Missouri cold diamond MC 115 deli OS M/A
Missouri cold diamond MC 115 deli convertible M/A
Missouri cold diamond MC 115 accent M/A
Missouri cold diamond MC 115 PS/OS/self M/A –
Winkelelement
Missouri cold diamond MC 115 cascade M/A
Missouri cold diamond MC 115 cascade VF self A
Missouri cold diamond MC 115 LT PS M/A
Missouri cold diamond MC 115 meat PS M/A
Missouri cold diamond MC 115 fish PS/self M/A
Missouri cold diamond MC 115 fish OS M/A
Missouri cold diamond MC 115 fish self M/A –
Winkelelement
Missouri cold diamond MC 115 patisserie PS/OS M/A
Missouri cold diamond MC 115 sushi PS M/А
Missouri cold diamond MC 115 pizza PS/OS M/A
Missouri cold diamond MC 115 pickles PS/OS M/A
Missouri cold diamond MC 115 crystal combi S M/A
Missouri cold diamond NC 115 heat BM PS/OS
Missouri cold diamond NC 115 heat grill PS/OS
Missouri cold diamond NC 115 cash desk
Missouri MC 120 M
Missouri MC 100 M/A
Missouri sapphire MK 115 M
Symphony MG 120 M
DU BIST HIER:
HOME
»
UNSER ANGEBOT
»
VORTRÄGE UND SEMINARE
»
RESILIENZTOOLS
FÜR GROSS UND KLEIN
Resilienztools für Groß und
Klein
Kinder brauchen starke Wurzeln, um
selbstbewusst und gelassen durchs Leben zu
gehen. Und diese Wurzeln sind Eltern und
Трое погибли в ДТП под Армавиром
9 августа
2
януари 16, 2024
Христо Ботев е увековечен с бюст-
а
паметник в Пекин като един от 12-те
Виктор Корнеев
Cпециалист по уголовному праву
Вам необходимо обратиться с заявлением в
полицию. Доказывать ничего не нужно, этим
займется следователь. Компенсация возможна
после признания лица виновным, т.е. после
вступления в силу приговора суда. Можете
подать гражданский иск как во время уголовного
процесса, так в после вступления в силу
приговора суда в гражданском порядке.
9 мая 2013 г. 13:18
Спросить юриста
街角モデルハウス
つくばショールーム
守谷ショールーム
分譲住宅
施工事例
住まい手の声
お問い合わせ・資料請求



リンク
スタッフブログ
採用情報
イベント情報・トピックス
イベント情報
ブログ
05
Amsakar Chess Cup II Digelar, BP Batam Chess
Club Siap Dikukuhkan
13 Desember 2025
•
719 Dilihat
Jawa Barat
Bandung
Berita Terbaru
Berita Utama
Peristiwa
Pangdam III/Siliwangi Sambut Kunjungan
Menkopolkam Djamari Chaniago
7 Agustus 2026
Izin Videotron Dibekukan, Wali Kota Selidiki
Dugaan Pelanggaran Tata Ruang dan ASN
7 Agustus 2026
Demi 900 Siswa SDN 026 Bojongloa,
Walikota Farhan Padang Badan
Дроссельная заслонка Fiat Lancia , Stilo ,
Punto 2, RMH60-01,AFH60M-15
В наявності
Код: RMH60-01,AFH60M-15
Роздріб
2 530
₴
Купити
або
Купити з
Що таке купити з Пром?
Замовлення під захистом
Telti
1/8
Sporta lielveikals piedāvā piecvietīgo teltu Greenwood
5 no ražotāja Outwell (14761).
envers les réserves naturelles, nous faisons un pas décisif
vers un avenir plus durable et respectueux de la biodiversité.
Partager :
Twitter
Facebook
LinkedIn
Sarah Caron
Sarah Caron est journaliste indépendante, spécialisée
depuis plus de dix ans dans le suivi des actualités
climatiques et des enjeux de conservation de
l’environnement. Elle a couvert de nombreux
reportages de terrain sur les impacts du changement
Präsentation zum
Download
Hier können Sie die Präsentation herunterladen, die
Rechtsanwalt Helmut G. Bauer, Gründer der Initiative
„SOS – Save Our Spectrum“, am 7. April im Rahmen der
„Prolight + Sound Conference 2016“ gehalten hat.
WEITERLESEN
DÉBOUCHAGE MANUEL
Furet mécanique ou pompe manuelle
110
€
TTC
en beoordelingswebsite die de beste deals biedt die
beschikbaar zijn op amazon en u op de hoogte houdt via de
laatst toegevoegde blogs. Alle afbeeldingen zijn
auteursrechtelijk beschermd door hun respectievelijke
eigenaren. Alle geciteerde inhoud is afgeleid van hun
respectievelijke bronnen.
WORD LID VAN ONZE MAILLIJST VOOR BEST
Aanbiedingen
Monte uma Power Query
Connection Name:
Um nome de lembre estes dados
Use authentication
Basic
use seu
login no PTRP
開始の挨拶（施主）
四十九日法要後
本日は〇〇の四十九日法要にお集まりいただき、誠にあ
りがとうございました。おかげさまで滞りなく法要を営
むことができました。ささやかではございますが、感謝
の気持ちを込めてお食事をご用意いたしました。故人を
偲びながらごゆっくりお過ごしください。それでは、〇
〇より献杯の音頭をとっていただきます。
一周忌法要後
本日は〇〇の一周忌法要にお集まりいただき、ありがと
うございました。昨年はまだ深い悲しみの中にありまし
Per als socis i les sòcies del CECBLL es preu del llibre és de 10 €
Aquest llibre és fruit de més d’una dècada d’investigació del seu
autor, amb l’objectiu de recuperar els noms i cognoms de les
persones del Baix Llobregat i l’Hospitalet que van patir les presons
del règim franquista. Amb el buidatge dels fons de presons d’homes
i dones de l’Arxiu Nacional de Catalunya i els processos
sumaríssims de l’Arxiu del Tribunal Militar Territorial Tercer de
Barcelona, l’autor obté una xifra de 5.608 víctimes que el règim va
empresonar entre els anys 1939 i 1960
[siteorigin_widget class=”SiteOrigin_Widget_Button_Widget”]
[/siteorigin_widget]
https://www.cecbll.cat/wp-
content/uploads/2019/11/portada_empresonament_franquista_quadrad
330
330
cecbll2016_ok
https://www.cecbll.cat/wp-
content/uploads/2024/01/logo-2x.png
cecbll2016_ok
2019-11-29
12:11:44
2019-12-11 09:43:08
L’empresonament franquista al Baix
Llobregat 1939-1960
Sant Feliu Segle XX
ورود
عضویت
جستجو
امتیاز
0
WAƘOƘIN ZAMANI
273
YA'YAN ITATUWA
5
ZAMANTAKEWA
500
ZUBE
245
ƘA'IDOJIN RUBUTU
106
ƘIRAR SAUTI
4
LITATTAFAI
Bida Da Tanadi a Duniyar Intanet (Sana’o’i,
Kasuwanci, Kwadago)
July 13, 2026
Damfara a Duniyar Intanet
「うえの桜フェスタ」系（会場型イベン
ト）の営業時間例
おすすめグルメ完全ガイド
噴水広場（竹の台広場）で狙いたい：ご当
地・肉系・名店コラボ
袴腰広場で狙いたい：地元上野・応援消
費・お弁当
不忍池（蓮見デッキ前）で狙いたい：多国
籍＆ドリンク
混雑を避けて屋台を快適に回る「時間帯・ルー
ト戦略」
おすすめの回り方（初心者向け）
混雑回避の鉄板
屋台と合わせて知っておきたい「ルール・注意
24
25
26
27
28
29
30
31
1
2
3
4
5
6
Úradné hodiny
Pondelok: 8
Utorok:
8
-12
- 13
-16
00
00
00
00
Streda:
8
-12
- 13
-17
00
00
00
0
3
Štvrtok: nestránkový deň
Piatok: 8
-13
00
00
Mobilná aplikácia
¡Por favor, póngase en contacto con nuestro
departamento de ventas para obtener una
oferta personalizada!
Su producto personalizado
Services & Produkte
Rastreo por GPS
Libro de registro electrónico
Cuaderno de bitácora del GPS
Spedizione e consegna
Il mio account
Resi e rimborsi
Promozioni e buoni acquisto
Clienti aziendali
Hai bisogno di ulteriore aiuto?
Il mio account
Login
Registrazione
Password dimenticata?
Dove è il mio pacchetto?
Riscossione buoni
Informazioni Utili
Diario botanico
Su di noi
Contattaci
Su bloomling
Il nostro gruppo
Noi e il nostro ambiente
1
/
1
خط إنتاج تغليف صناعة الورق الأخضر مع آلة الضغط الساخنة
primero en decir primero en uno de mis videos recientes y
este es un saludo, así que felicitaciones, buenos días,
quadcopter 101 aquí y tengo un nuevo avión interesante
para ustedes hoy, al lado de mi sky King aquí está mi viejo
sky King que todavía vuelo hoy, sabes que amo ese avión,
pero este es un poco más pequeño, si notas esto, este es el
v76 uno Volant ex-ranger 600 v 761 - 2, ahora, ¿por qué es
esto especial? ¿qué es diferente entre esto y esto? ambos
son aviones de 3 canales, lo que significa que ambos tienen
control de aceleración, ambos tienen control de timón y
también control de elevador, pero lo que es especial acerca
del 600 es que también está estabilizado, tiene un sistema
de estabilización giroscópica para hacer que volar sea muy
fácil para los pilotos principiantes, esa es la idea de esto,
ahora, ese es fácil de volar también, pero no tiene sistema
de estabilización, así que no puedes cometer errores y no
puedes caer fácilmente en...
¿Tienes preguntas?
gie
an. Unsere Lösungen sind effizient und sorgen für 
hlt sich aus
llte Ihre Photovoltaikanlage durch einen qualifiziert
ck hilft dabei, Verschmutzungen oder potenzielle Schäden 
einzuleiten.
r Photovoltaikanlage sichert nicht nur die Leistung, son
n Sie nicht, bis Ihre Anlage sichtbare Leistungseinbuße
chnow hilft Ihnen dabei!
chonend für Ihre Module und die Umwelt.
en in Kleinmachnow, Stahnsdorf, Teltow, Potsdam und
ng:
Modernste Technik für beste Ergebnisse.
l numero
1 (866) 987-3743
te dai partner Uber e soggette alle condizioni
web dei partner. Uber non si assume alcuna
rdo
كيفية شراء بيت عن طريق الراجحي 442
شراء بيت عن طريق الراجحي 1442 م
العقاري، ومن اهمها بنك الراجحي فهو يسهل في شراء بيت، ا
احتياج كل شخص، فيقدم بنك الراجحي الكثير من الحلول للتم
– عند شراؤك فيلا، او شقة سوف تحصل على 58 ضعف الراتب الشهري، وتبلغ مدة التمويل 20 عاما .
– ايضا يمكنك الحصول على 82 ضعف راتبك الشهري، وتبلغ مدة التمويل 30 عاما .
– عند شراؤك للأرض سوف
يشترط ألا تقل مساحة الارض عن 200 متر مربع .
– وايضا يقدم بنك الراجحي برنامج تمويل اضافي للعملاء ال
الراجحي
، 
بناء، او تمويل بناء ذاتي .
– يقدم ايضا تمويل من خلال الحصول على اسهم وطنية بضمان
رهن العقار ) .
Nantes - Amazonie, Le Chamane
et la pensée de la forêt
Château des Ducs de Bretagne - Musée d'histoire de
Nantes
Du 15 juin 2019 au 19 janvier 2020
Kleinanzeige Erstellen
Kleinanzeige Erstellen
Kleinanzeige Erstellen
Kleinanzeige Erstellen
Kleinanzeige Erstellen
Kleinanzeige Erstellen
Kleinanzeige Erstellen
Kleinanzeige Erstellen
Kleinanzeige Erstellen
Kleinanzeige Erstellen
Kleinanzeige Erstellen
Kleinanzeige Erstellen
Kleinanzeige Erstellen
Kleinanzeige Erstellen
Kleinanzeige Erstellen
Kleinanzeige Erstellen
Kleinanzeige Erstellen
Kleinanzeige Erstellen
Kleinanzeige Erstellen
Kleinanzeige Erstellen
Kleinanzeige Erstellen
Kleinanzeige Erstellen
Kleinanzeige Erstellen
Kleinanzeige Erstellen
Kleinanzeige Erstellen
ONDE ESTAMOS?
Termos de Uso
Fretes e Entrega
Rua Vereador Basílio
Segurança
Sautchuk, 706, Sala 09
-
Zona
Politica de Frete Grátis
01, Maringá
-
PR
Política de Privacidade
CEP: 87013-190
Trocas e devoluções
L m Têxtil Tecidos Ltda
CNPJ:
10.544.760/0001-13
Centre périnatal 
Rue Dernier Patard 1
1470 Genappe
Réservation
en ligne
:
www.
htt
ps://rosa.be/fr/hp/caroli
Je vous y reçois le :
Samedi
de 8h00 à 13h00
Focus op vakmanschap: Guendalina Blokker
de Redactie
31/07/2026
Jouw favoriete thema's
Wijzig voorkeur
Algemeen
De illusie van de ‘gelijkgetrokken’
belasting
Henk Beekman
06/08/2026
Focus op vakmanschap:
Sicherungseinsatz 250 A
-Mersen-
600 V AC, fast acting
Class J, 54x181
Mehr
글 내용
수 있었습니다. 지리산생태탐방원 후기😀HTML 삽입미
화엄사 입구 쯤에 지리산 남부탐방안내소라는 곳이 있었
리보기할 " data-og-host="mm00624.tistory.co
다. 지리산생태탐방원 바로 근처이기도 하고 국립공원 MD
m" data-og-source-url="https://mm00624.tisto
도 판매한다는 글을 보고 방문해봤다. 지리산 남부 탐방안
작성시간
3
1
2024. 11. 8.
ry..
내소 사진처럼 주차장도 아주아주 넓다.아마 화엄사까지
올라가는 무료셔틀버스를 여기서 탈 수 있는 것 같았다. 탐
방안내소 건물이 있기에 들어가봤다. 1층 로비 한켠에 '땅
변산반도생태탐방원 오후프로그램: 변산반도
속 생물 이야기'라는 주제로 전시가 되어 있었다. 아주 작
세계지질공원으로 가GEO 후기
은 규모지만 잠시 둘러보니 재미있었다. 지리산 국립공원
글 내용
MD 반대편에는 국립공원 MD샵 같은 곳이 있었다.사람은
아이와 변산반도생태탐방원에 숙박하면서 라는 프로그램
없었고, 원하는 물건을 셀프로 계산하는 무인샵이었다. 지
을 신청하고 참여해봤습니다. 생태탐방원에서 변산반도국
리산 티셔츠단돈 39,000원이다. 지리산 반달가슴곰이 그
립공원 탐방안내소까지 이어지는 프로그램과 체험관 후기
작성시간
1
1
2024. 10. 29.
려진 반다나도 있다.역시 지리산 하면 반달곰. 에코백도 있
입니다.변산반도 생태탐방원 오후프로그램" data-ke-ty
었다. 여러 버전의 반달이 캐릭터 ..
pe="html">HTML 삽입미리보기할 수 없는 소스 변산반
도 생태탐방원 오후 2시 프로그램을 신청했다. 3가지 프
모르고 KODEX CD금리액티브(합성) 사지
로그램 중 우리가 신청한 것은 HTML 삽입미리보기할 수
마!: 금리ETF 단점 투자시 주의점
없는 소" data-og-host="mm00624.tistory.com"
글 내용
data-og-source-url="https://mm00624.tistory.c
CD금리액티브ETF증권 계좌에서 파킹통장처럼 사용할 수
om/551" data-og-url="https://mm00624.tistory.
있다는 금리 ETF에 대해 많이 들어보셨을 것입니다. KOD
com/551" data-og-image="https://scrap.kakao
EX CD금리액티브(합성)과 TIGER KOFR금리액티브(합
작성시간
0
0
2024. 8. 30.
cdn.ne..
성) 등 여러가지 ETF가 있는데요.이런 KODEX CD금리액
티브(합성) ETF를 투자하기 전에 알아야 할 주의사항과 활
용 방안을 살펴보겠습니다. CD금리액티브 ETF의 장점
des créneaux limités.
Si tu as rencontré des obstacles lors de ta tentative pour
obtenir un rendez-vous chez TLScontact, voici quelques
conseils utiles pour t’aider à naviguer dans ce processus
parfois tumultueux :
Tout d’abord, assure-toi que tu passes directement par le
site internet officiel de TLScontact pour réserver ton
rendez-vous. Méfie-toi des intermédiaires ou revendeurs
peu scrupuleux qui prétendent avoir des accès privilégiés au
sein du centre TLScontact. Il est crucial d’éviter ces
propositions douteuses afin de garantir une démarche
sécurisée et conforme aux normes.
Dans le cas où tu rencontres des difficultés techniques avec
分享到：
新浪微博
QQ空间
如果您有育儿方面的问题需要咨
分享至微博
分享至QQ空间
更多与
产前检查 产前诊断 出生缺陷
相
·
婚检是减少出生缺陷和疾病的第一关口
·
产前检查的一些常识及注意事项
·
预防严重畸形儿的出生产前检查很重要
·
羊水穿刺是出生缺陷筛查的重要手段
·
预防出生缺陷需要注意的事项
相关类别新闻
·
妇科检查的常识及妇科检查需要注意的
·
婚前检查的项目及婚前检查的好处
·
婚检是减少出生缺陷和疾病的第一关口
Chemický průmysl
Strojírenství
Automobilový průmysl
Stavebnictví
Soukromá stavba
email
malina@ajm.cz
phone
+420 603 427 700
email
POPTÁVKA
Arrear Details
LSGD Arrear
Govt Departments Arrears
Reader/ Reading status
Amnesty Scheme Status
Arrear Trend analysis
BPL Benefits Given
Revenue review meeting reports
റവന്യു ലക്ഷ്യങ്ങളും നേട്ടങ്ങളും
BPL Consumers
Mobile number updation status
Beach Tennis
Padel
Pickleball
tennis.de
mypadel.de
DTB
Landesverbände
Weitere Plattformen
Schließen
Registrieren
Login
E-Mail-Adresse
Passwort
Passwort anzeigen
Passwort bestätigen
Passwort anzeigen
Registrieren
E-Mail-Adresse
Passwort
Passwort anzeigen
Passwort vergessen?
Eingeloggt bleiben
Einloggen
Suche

• • • • • • •

- **What you are asked to do**:
If a line in the data contains the string "Baix", copy it.

- **Answer for the task**:
persones del Baix Llobregat i l’Hospitalet que van patir les presons
L’empresonament franquista al Baix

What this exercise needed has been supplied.